- **Task statement**:
Return all of the data that follows precisely, leaving every image out.

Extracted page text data

★ ★ ★ ★ ★

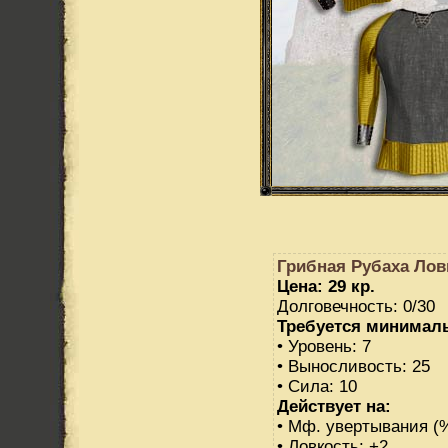
Грибная Рубаха Лов
Цена: 29 кр.
Долговечность: 0/30
Требуется минимал
• Уровень: 7
• Выносливость: 25
• Сила: 10
Действует на:
• Мф. увертывания (%
• Ловкость: +2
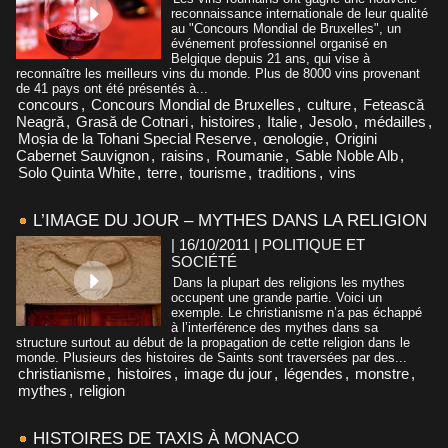
reconnaissance internationale de leur qualité
au "Concours Mondial de Bruxelles", un
événement professionnel organisé en
Belgique depuis 21 ans, qui vise à
reconnaître les meilleurs vins du monde. Plus de 8000 vins provenant
de 41 pays ont été présentés à...
concours
,
Concours Mondial de Bruxelles
,
culture
,
Fetească
Neagră
,
Grasă de Cotnari
,
histoires
,
Italie
,
Jesolo
,
médailles
,
Moșia de la Tohani Special Reserve
,
œnologie
,
Origini
Cabernet Sauvignon
,
raisins
,
Roumanie
,
Sable Noble Alb
,
Solo Quinta White
,
terre
,
tourisme
,
traditions
,
vins
L’IMAGE DU JOUR – MYTHES DANS LA RELIGION
| 16/10/2011
|
POLITIQUE ET
SOCIÉTÉ
Dans la plupart des religions les mythes
occupent une grande partie. Voici un
exemple. Le christianisme n’a pas échappé
à l’interférence des mythes dans sa
structure surtout au début de la propagation de cette religion dans le
monde. Plusieurs des histoires de Saints sont traversées par des...
christianisme
,
histoires
,
image du jour
,
légendes
,
monstre
,
mythes
,
religion
HISTOIRES DE TAXIS À MONACO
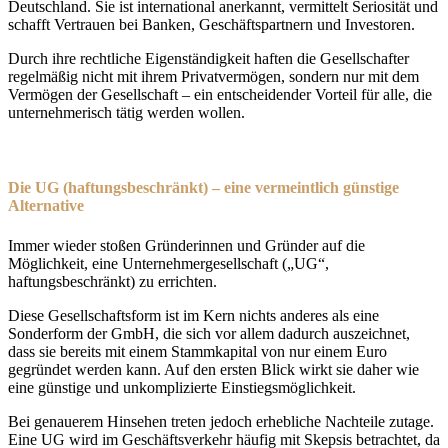
Deutschland. Sie ist international anerkannt, vermittelt Seriosität und
schafft Vertrauen bei Banken, Geschäftspartnern und Investoren.
Durch ihre rechtliche Eigenständigkeit haften die Gesellschafter
regelmäßig nicht mit ihrem Privatvermögen, sondern nur mit dem
Vermögen der Gesellschaft – ein entscheidender Vorteil für alle, die
unternehmerisch tätig werden wollen.
Die UG (haftungsbeschränkt) – eine vermeintlich günstige
Alternative
Immer wieder stoßen Gründerinnen und Gründer auf die
Möglichkeit, eine Unternehmergesellschaft („UG“,
haftungsbeschränkt) zu errichten.
Diese Gesellschaftsform ist im Kern nichts anderes als eine
Sonderform der GmbH, die sich vor allem dadurch auszeichnet,
dass sie bereits mit einem Stammkapital von nur einem Euro
gegründet werden kann. Auf den ersten Blick wirkt sie daher wie
eine günstige und unkomplizierte Einstiegsmöglichkeit.
Bei genauerem Hinsehen treten jedoch erhebliche Nachteile zutage.
Eine UG wird im Geschäftsverkehr häufig mit Skepsis betrachtet, da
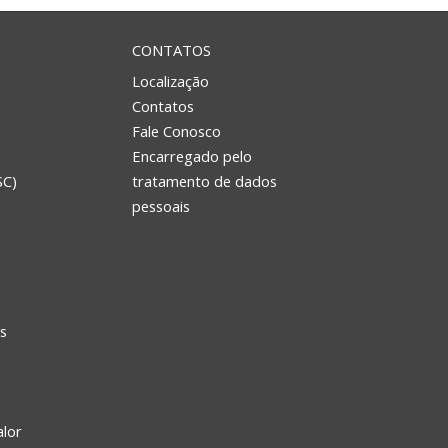
CONTATOS
Localização
Contatos
Fale Conosco
Encarregado pelo
SC)
tratamento de dados
e
pessoais
s
alor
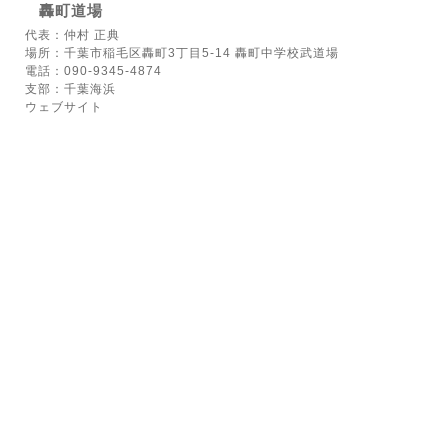
轟町道場
代表：仲村 正典
場所：千葉市稲毛区轟町3丁目5-14 轟町中学校武道場
電話：090-9345-4874
支部：千葉海浜
ウェブサイト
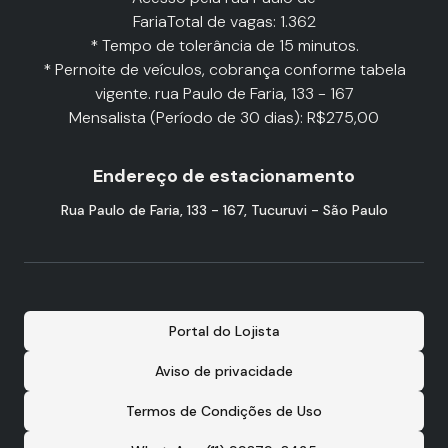
FariaTotal de vagas: 1.362
* Tempo de tolerância de 15 minutos.
* Pernoite de veículos, cobrança conforme tabela
vigente. rua Paulo de Faria, 133 - 167
Mensalista (Período de 30 dias): R$275,00
Endereço de estacionamento
Rua Paulo de Faria, 133 - 167, Tucuruvi - São Paulo
Portal do Lojista
Aviso de privacidade
Termos de Condições de Uso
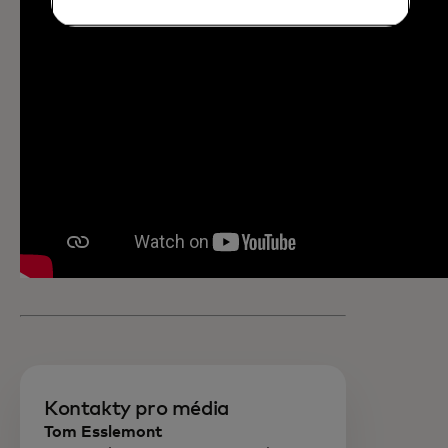
Kontakty pro média
Tom Esslemont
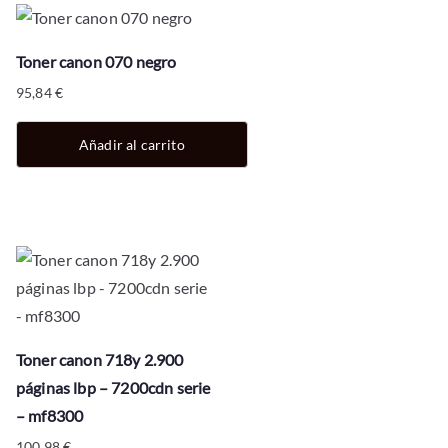
Toner canon 070 negro
95,84
€
Añadir al carrito
Toner canon 718y 2.900
páginas lbp – 7200cdn serie
– mf8300
100,98
€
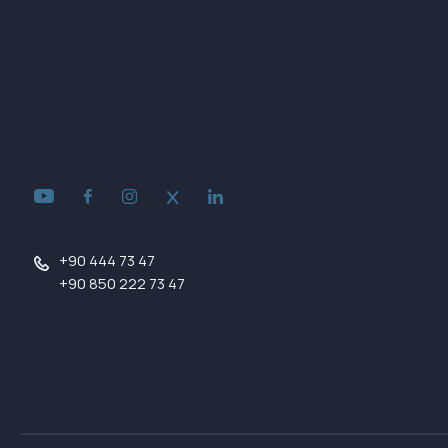
+90 444 73 47
+90 850 222 73 47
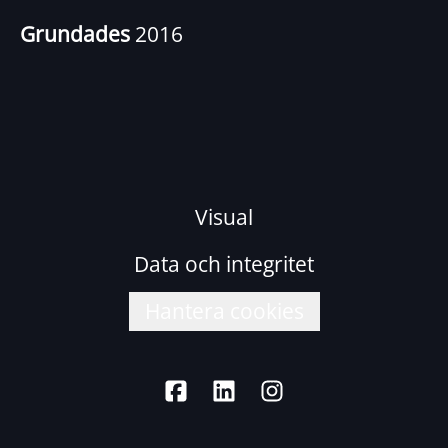
Grundades
2016
Visual
Data och integritet
Hantera cookies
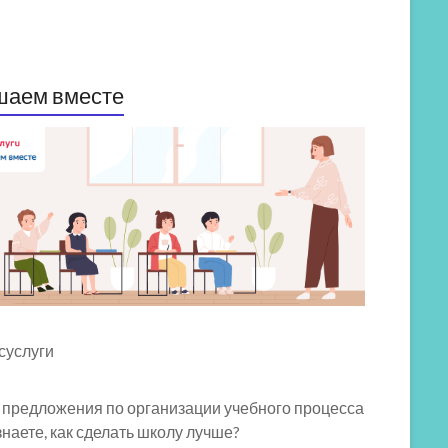
шаем вместе
 предложения по организации учебного процесса
знаете, как сделать школу лучше?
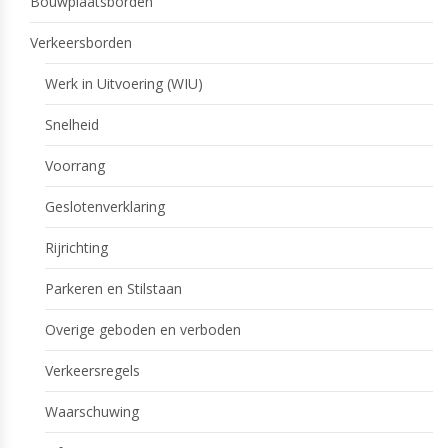
Bouwplaatsborden
Verkeersborden
Werk in Uitvoering (WIU)
Snelheid
Voorrang
Geslotenverklaring
Rijrichting
Parkeren en Stilstaan
Overige geboden en verboden
Verkeersregels
Waarschuwing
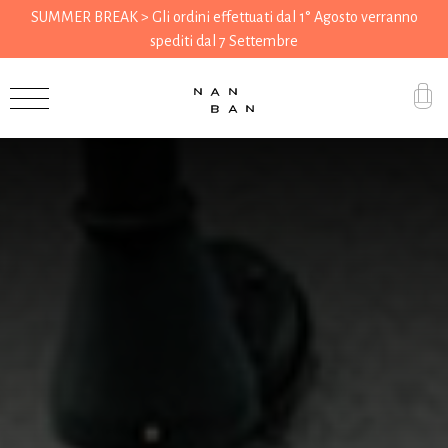
SUMMER BREAK > Gli ordini effettuati dal 1° Agosto verranno
spediti dal 7 Settembre
Accessori
Regali
Drogheria
Casa
Cucina
Cancelleria
Utensili
Abbigliamento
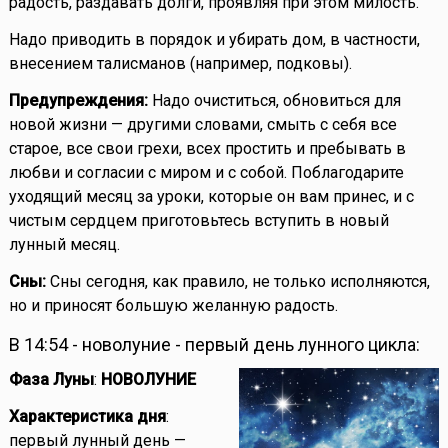
радость, раздавать долги, проявляя при этом милость.
Надо приводить в порядок и убирать дом, в частности,
внесением талисманов (например, подковы).
Предупреждения:
Надо очиститься, обновиться для
новой жизни — другими словами, смыть с себя все
старое, все свои грехи, всех простить и пребывать в
любви и согласии с миром и с собой. Поблагодарите
уходящий месяц за уроки, которые он вам принес, и с
чистым сердцем приготовьтесь вступить в новый
лунный месяц.
Сны:
Сны сегодня, как правило, не только исполняются,
но и приносят большую желанную радость.
В 14:54 - новолуние - первый день лунного цикла:
Фаза Луны
:
НОВОЛУНИЕ
Характеристика дня
:
первый лунный день —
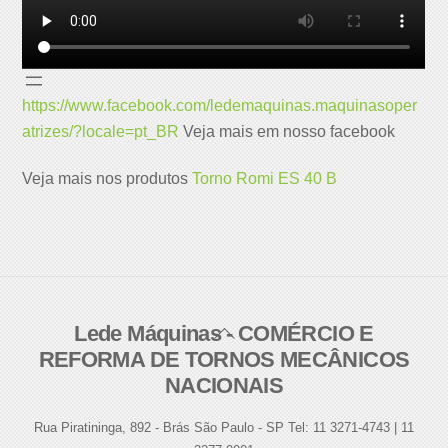
https://www.facebook.com/ledemaquinas.maquinasoper
atrizes/?locale=pt_BR
Veja mais em nosso facebook
Veja mais nos produtos
Torno Romi ES 40 B
Lede Máquinas - COMÉRCIO E
Back
REFORMA DE TORNOS MECÂNICOS
To
NACIONAIS
Top
Rua Piratininga, 892 - Brás São Paulo - SP Tel: 11 3271-4743 | 11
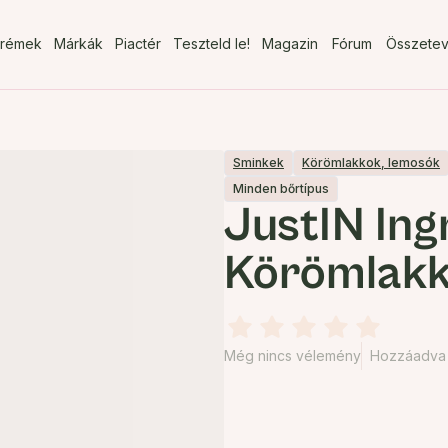
rémek
Márkák
Piactér
Teszteld le!
Magazin
Fórum
Összete
Sminkek
Körömlakkok, lemosók
Minden bőrtípus
JustIN Ing
Körömlak
Még nincs vélemény
Hozzáadva 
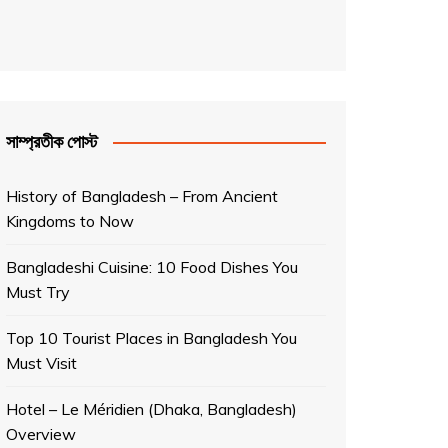
সাম্প্রতীক পোস্ট
History of Bangladesh – From Ancient
Kingdoms to Now
Bangladeshi Cuisine: 10 Food Dishes You
Must Try
Top 10 Tourist Places in Bangladesh You
Must Visit
Hotel – Le Méridien (Dhaka, Bangladesh)
Overview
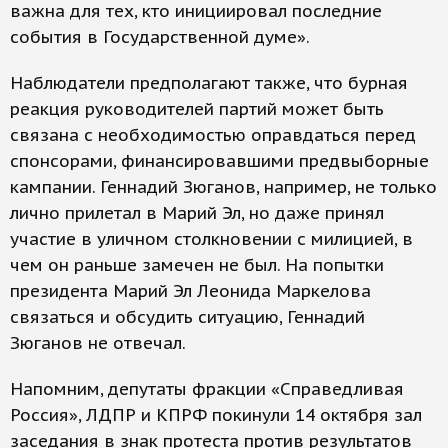
важна для тех, кто инициировал последние
события в Государственной думе».
Наблюдатели предполагают также, что бурная
реакция руководителей партий может быть
связана с необходимостью оправдаться перед
спонсорами, финансировавшими предвыборные
кампании. Геннадий Зюганов, например, не только
лично прилетал в Марий Эл, но даже принял
участие в уличном столкновении с милицией, в
чем он раньше замечен не был. На попытки
президента Марий Эл Леонида Маркелова
связаться и обсудить ситуацию, Геннадий
Зюганов не отвечал.
Напомним, депутаты фракции «Справедливая
Россия», ЛДПР и КПРФ покинули 14 октября зал
заседания в знак протеста против результатов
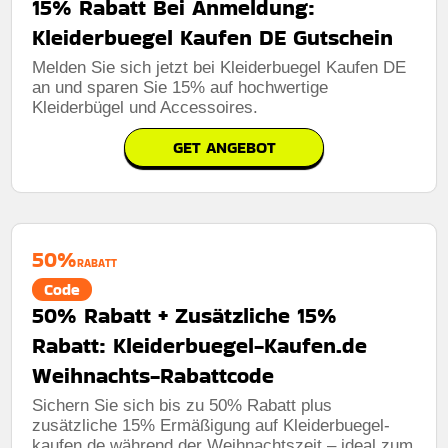
15% Rabatt Bei Anmeldung:
Kleiderbuegel Kaufen DE Gutschein
Melden Sie sich jetzt bei Kleiderbuegel Kaufen DE
an und sparen Sie 15% auf hochwertige
Kleiderbügel und Accessoires.
GET ANGEBOT
50%
RABATT
Code
50% Rabatt + Zusätzliche 15%
Rabatt: Kleiderbuegel-Kaufen.de
Weihnachts-Rabattcode
Sichern Sie sich bis zu 50% Rabatt plus
zusätzliche 15% Ermäßigung auf Kleiderbuegel-
kaufen.de während der Weihnachtszeit – ideal zum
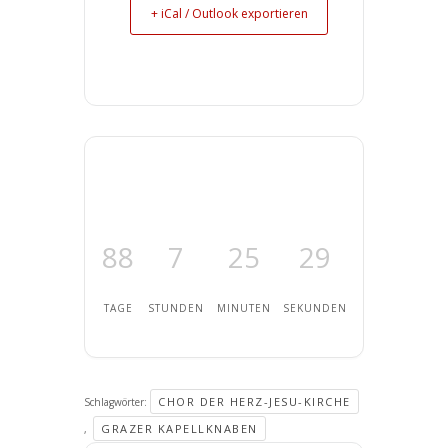
+ iCal / Outlook exportieren
88
7
25
28
TAGE
STUNDEN
MINUTEN
SEKUNDEN
CHOR DER HERZ-JESU-KIRCHE
Schlagwörter:
GRAZER KAPELLKNABEN
,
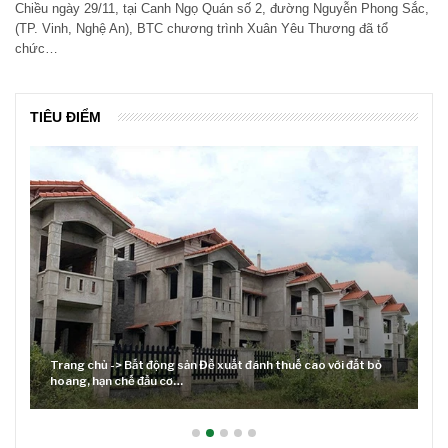
Chiều ngày 29/11, tại Canh Ngọ Quán số 2, đường Nguyễn Phong Sắc,
(TP. Vinh, Nghệ An), BTC chương trình Xuân Yêu Thương đã tổ
chức…
TIÊU ĐIỂM
Trang chủ -> Bất động sản Đề xuất đánh thuế cao với đất bỏ
hoang, hạn chế đầu cơ…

★ ★ ★ ★ ★

- **Solution for this problem**:
Грибная Рубаха Лов
Цена: 29 кр.
Долговечность: 0/30
Требуется минимал
• Уровень: 7
• Выносливость: 25
• Сила: 10
Действует на:
• Мф. увертывания (%
• Ловкость: +2
reconnaissance internationale de leur qualité
au "Concours Mondial de Bruxelles", un
événement professionnel organisé en
Belgique depuis 21 ans, qui vise à
reconnaître les meilleurs vins du monde. Plus de 8000 vins provenant
de 41 pays ont été présentés à...
concours
,
Concours Mondial de Bruxelles
,
culture
,
Fetească
Neagră
,
Grasă de Cotnari
,
histoires
,
Italie
,
Jesolo
,
médailles
,
Moșia de la Tohani Special Reserve
,
œnologie
,
Origini
Cabernet Sauvignon
,
raisins
,
Roumanie
,
Sable Noble Alb
,
Solo Quinta White
,
terre
,
tourisme
,
traditions
,
vins
L’IMAGE DU JOUR – MYTHES DANS LA RELIGION
| 16/10/2011
|
POLITIQUE ET
SOCIÉTÉ
Dans la plupart des religions les mythes
occupent une grande partie. Voici un
exemple. Le christianisme n’a pas échappé
à l’interférence des mythes dans sa
structure surtout au début de la propagation de cette religion dans le
monde. Plusieurs des histoires de Saints sont traversées par des...
christianisme
,
histoires
,
image du jour
,
légendes
,
monstre
,
mythes
,
religion
HISTOIRES DE TAXIS À MONACO
Deutschland. Sie ist international anerkannt, vermittelt Seriosität und
schafft Vertrauen bei Banken, Geschäftspartnern und Investoren.
Durch ihre rechtliche Eigenständigkeit haften die Gesellschafter
regelmäßig nicht mit ihrem Privatvermögen, sondern nur mit dem
Vermögen der Gesellschaft – ein entscheidender Vorteil für alle, die
unternehmerisch tätig werden wollen.
Die UG (haftungsbeschränkt) – eine vermeintlich günstige
Alternative
Immer wieder stoßen Gründerinnen und Gründer auf die
Möglichkeit, eine Unternehmergesellschaft („UG“,
haftungsbeschränkt) zu errichten.
Diese Gesellschaftsform ist im Kern nichts anderes als eine
Sonderform der GmbH, die sich vor allem dadurch auszeichnet,
dass sie bereits mit einem Stammkapital von nur einem Euro
gegründet werden kann. Auf den ersten Blick wirkt sie daher wie
eine günstige und unkomplizierte Einstiegsmöglichkeit.
Bei genauerem Hinsehen treten jedoch erhebliche Nachteile zutage.
Eine UG wird im Geschäftsverkehr häufig mit Skepsis betrachtet, da
CONTATOS
Localização
Contatos
Fale Conosco
Encarregado pelo
SC)
tratamento de dados
e
pessoais
s
alor
轟町道場
代表：仲村 正典
場所：千葉市稲毛区轟町3丁目5-14 轟町中学校武道場
電話：090-9345-4874
支部：千葉海浜
ウェブサイト
FariaTotal de vagas: 1.362
* Tempo de tolerância de 15 minutos.
* Pernoite de veículos, cobrança conforme tabela
vigente. rua Paulo de Faria, 133 - 167
Mensalista (Período de 30 dias): R$275,00
Endereço de estacionamento
Rua Paulo de Faria, 133 - 167, Tucuruvi - São Paulo
Portal do Lojista
Aviso de privacidade
Termos de Condições de Uso
Kontakty pro média
Tom Esslemont
Toner canon 070 negro
95,84
€
Añadir al carrito
Toner canon 718y 2.900
páginas lbp – 7200cdn serie
– mf8300
100,98
€
+90 444 73 47
+90 850 222 73 47
Grundades
2016
Visual
Data och integritet
Hantera cookies
шаем вместе
 предложения по организации учебного процесса
знаете, как сделать школу лучше?
Bouwplaatsborden
Verkeersborden
Werk in Uitvoering (WIU)
Snelheid
Voorrang
Geslotenverklaring
Rijrichting
Parkeren en Stilstaan
Overige geboden en verboden
Verkeersregels
Waarschuwing
SUMMER BREAK > Gli ordini effettuati dal 1° Agosto verranno
spediti dal 7 Settembre
Accessori
Regali
Drogheria
Casa
Cucina
Cancelleria
Utensili
Abbigliamento
радость, раздавать долги, проявляя при этом милость.
Надо приводить в порядок и убирать дом, в частности,
внесением талисманов (например, подковы).
Предупреждения:
Надо очиститься, обновиться для
новой жизни — другими словами, смыть с себя все
старое, все свои грехи, всех простить и пребывать в
любви и согласии с миром и с собой. Поблагодарите
уходящий месяц за уроки, которые он вам принес, и с
чистым сердцем приготовьтесь вступить в новый
лунный месяц.
Сны:
Сны сегодня, как правило, не только исполняются,
но и приносят большую желанную радость.
В 14:54 - новолуние - первый день лунного цикла:
Фаза Луны
:
НОВОЛУНИЕ
Характеристика дня
:
первый лунный день —
https://www.facebook.com/ledemaquinas.maquinasoper
atrizes/?locale=pt_BR
Veja mais em nosso facebook
Veja mais nos produtos
Torno Romi ES 40 B
Lede Máquinas - COMÉRCIO E
Back
REFORMA DE TORNOS MECÂNICOS
To
NACIONAIS
Top
Rua Piratininga, 892 - Brás São Paulo - SP Tel: 11 3271-4743 | 11
rémek
Márkák
Piactér
Teszteld le!
Magazin
Fórum
Összete
Sminkek
Körömlakkok, lemosók
Minden bőrtípus
JustIN Ing
Körömlak
Még nincs vélemény
Hozzáadva 
সাম্প্রতীক পোস্ট
History of Bangladesh – From Ancient
Kingdoms to Now
Bangladeshi Cuisine: 10 Food Dishes You
Must Try
Top 10 Tourist Places in Bangladesh You
Must Visit
Hotel – Le Méridien (Dhaka, Bangladesh)
Overview
важна для тех, кто инициировал последние
события в Государственной думе».
Наблюдатели предполагают также, что бурная
реакция руководителей партий может быть
связана с необходимостью оправдаться перед
спонсорами, финансировавшими предвыборные
кампании. Геннадий Зюганов, например, не только
лично прилетал в Марий Эл, но даже принял
участие в уличном столкновении с милицией, в
чем он раньше замечен не был. На попытки
президента Марий Эл Леонида Маркелова
связаться и обсудить ситуацию, Геннадий
Зюганов не отвечал.
Напомним, депутаты фракции «Справедливая
Россия», ЛДПР и КПРФ покинули 14 октября зал
заседания в знак протеста против результатов
15% Rabatt Bei Anmeldung:
Kleiderbuegel Kaufen DE Gutschein
Melden Sie sich jetzt bei Kleiderbuegel Kaufen DE
an und sparen Sie 15% auf hochwertige
Kleiderbügel und Accessoires.
GET ANGEBOT
50%
RABATT
Code
50% Rabatt + Zusätzliche 15%
Rabatt: Kleiderbuegel-Kaufen.de
Weihnachts-Rabattcode
Sichern Sie sich bis zu 50% Rabatt plus
zusätzliche 15% Ermäßigung auf Kleiderbuegel-
kaufen.de während der Weihnachtszeit – ideal zum
+ iCal / Outlook exportieren
88
7
25
28
TAGE
STUNDEN
MINUTEN
SEKUNDEN
CHOR DER HERZ-JESU-KIRCHE
Schlagwörter:
GRAZER KAPELLKNABEN
,
Chiều ngày 29/11, tại Canh Ngọ Quán số 2, đường Nguyễn Phong Sắc,
(TP. Vinh, Nghệ An), BTC chương trình Xuân Yêu Thương đã tổ
chức…
TIÊU ĐIỂM
Trang chủ -> Bất động sản Đề xuất đánh thuế cao với đất bỏ
hoang, hạn chế đầu cơ…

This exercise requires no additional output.